What to produce:
Here the requirement is to repeat every record exactly, in full.

Records excerpted from a collection
***
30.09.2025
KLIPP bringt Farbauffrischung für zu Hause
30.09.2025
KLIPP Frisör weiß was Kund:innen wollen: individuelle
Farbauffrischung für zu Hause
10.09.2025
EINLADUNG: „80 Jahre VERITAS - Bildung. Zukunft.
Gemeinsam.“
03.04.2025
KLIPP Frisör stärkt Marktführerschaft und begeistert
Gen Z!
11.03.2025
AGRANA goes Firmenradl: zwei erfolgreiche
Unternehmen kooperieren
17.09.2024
***
Task answer:
30.09.2025
KLIPP bringt Farbauffrischung für zu Hause
30.09.2025
KLIPP Frisör weiß was Kund:innen wollen: individuelle
Farbauffrischung für zu Hause
10.09.2025
EINLADUNG: „80 Jahre VERITAS - Bildung. Zukunft.
Gemeinsam.“
03.04.2025
KLIPP Frisör stärkt Marktführerschaft und begeistert
Gen Z!
11.03.2025
AGRANA goes Firmenradl: zwei erfolgreiche
Unternehmen kooperieren
17.09.2024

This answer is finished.